Quote from Cutten:
Lol.
To the "quantitative easing" crowd, I should also point out that the "Helicopter" approach has already been tried numerous times e.g.
Weimar Germany in the 1920s
Zimbabwe in the 2000s
Most of Latin America in the 80s and early 90s
Hungary 1946
Needless to say, those episodes didn't work out too well. Seriously, if inflation alone was enough to avoid a severe recession, why wouldn't governments simply add 50% to the money supply overnight to combat it? If extreme money printing really worked, respectable central banks would *actually do it*.
If governments could stop recessions, they would. They don't, therefore they can't.
Professing that money printing is dilution is child's play.

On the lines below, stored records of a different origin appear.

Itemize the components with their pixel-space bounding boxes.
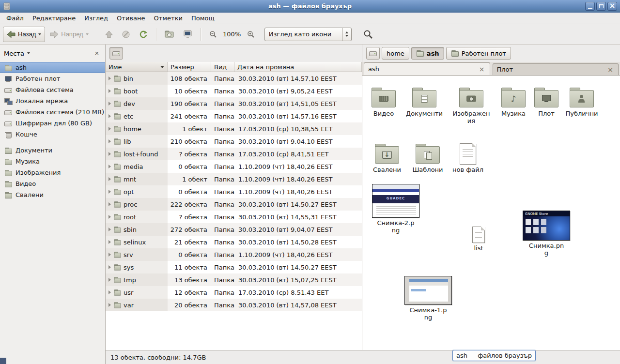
menu-item[interactable]: Изглед	[80, 14, 112, 23]
file-icon-item[interactable]: Плот	[526, 83, 567, 117]
sidebar-close-button[interactable]	[93, 49, 101, 58]
expander-icon[interactable]	[108, 165, 111, 168]
zoom-in-button[interactable]	[243, 27, 259, 42]
computer-button[interactable]	[179, 27, 196, 42]
table-row[interactable]: opt 0 обекта Папка 1.10.2009 (чт) 18,40,…	[106, 185, 362, 198]
expander-icon[interactable]	[108, 253, 111, 257]
table-row[interactable]: srv 0 обекта Папка 1.10.2009 (чт) 18,40,…	[106, 248, 362, 261]
sidebar-item[interactable]: Шифриран дял (80 GB)	[0, 118, 105, 129]
places-selector[interactable]: Места	[4, 50, 30, 57]
expander-icon[interactable]	[108, 190, 111, 194]
expander-icon[interactable]	[108, 102, 111, 106]
expander-icon[interactable]	[108, 265, 111, 269]
breadcrumb-button[interactable]: ash	[411, 47, 444, 60]
file-icon-item[interactable]: list	[458, 218, 499, 252]
sidebar-item[interactable]: Музика	[0, 156, 105, 167]
expander-icon[interactable]	[108, 76, 111, 80]
tab-close-icon[interactable]	[606, 66, 614, 74]
breadcrumb-button[interactable]: home	[382, 47, 409, 60]
expander-icon[interactable]	[108, 177, 111, 181]
file-icon-item[interactable]: Изображения	[451, 83, 492, 124]
file-icon-item[interactable]: Свалени	[367, 139, 407, 173]
expander-icon[interactable]	[108, 152, 111, 156]
expander-icon[interactable]	[108, 127, 111, 131]
search-button[interactable]	[359, 27, 377, 42]
sidebar-item[interactable]: ash	[0, 62, 105, 73]
expander-icon[interactable]	[108, 215, 111, 219]
zoom-out-button[interactable]	[205, 27, 221, 42]
table-row[interactable]: tmp 13 обекта Папка 30.03.2010 (вт) 15,0…	[106, 273, 362, 286]
breadcrumb-button[interactable]: Работен плот	[446, 47, 511, 60]
menu-item[interactable]: Помощ	[187, 14, 219, 23]
sidebar-item[interactable]: Работен плот	[0, 73, 105, 84]
expander-icon[interactable]	[108, 202, 111, 206]
sidebar-item[interactable]: Локална мрежа	[0, 95, 105, 106]
file-icon-item[interactable]: Публични	[561, 83, 602, 117]
file-icon-item[interactable]: Документи	[404, 83, 445, 117]
expander-icon[interactable]	[108, 240, 111, 244]
table-row[interactable]: sbin 272 обекта Папка 30.03.2010 (вт) 9,…	[106, 223, 362, 236]
minimize-button[interactable]	[585, 2, 595, 11]
table-row[interactable]: lib 210 обекта Папка 30.03.2010 (вт) 9,0…	[106, 135, 362, 148]
tab-close-icon[interactable]	[478, 65, 486, 73]
table-row[interactable]: sys 11 обекта Папка 30.03.2010 (вт) 14,5…	[106, 261, 362, 273]
file-icon-item[interactable]: GUADEC Снимка-2.png	[372, 184, 420, 234]
table-row[interactable]: proc 222 обекта Папка 30.03.2010 (вт) 14…	[106, 198, 362, 211]
pane-tab[interactable]: ash	[364, 62, 490, 75]
table-row[interactable]: bin 108 обекта Папка 30.03.2010 (вт) 14,…	[106, 72, 362, 85]
column-header[interactable]: Размер	[168, 62, 211, 72]
forward-button[interactable]: Напред	[46, 27, 92, 42]
expander-icon[interactable]	[108, 114, 111, 118]
sidebar-item[interactable]: Свалени	[0, 189, 105, 200]
up-button[interactable]	[101, 27, 117, 42]
table-row[interactable]: root ? обекта Папка 30.03.2010 (вт) 14,5…	[106, 211, 362, 223]
expander-icon[interactable]	[108, 290, 111, 294]
expander-icon[interactable]	[108, 139, 111, 143]
menu-item[interactable]: Редактиране	[28, 14, 80, 23]
file-icon-item[interactable]: Снимка-1.png	[404, 276, 452, 321]
expander-icon[interactable]	[108, 303, 111, 307]
sidebar-item[interactable]: Документи	[0, 145, 105, 156]
sidebar-item[interactable]: Файлова система	[0, 84, 105, 95]
home-button[interactable]	[161, 27, 178, 42]
table-row[interactable]: lost+found ? обекта Папка 17.03.2010 (ср…	[106, 148, 362, 160]
menu-item[interactable]: Отметки	[149, 14, 186, 23]
file-icon-item[interactable]: нов файл	[448, 139, 488, 173]
file-icon-item[interactable]: GNOME Store Снимка.png	[522, 211, 571, 257]
sidebar-item[interactable]: Кошче	[0, 129, 105, 140]
menu-item[interactable]: Отиване	[112, 14, 149, 23]
taskbar-window-button[interactable]: ash — файлов браузър	[452, 350, 536, 361]
maximize-button[interactable]	[596, 2, 606, 11]
sidebar-item[interactable]: Файлова система (210 MB)	[0, 106, 105, 118]
expander-icon[interactable]	[108, 228, 111, 231]
file-icon-item[interactable]: Видео	[363, 83, 404, 117]
table-row[interactable]: selinux 21 обекта Папка 30.03.2010 (вт) …	[106, 236, 362, 248]
table-row[interactable]: mnt 1 обект Папка 1.10.2009 (чт) 18,40,2…	[106, 173, 362, 185]
table-row[interactable]: dev 190 обекта Папка 30.03.2010 (вт) 14,…	[106, 97, 362, 110]
titlebar[interactable]: ash — файлов браузър	[0, 0, 620, 13]
column-header[interactable]: Име	[106, 62, 168, 72]
reload-button[interactable]	[135, 27, 152, 42]
pane-tab[interactable]: Плот	[493, 63, 619, 75]
panel-hide-button[interactable]	[0, 358, 6, 364]
expander-icon[interactable]	[108, 89, 111, 93]
breadcrumb-button[interactable]	[366, 47, 380, 60]
table-row[interactable]: boot 10 обекта Папка 30.03.2010 (вт) 9,0…	[106, 85, 362, 97]
view-mode-select[interactable]: Изглед като икони	[264, 28, 352, 41]
expander-icon[interactable]	[108, 278, 111, 282]
sidebar-item[interactable]: Изображения	[0, 167, 105, 178]
table-row[interactable]: usr 12 обекта Папка 17.03.2010 (ср) 8,51…	[106, 286, 362, 299]
back-button[interactable]: Назад	[3, 27, 45, 42]
sidebar-item[interactable]: Видео	[0, 178, 105, 189]
close-button[interactable]	[607, 2, 617, 11]
stop-button[interactable]	[118, 27, 134, 42]
file-icon-item[interactable]: Шаблони	[407, 139, 448, 173]
menu-item[interactable]: Файл	[2, 14, 28, 23]
column-header[interactable]: Вид	[211, 62, 234, 72]
table-row[interactable]: home 1 обект Папка 17.03.2010 (ср) 10,38…	[106, 122, 362, 135]
root-breadcrumb-button[interactable]	[109, 47, 123, 60]
column-header[interactable]: Дата на промяна	[234, 62, 362, 72]
table-row[interactable]: media 0 обекта Папка 1.10.2009 (чт) 18,4…	[106, 160, 362, 173]
table-row[interactable]: etc 241 обекта Папка 30.03.2010 (вт) 14,…	[106, 110, 362, 122]
table-row[interactable]: var 20 обекта Папка 30.03.2010 (вт) 14,5…	[106, 299, 362, 311]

Let's advance the argument in complexity.
I'm all for quant easing, but it needs to be accompanied by the proper policy to enable us flexibility to reduce money supply when inflation gets out of hand.
ie, With debt, if we decided to fund the creation of 200 nuke plants and an all electric car infrastructure over the next 5 years, this very deflationary force (on energy prices, food, etc.) would ramp up disposable income greatly. Our trade deficits would repair somewhat, and our military action would not be dependent on who controls oil. The whole game changes and we'd have the flexibility to mop up all of this extra money going forward. Cheaper energy would fuel more growth and increased productivity and wealth ...
Borrow to invest when no one else is willing to do it because barrier to entry is too high. That's my real driving idea. The reality is that our energy policy/etc will not be aggressive enough. Obama's job should be to devalue all fossil fuel energy sources ... too bad the lobby against this is too strong.
My earlier point was simple, though - that deflation and inflation are both very easy trends to fix technically. They are just both politically and economically painful when done in an aggressive manner that incorrectly quantifies the impact of such stimulus, since dislocations are inevitable from such broad movements.
If Japan had printed and stimulated properly, their stock market while in real terms may be lower today, would likely in nominal terms been far above. And that is what I am addressing here.
If the problem is a 'tapped consumer' which everyone here is so obsessed with (rightfully so, since ET is a breeding ground for unemployed disfunctionals who are running out of cash), then fixing their debt problem by printing money, while inflationary and in actuality just a wealth transfer (does not create wealth), may solve the 'tapped consumer' problem.
If you like US cash and don't like what I'm saying, adapt and buy some assets..
Reiterating.. If you combine something very inflationary (money printing) with something very deflationary (giant productivity increase via relatively free energy), you are left with a lot more buying power in all of our hands, since with an even larger supply of dollars, each dollar can buy the same or more goods in real terms than before.
Not to mention in the process, the stimulus provides job opportunities.
Something like this would naturally recover real estate as well, since with many commodities no longer an effective inflation hedge (ie buying oil won't protect you from policy like this), money would naturally flow into what would become in short supply: land and homes.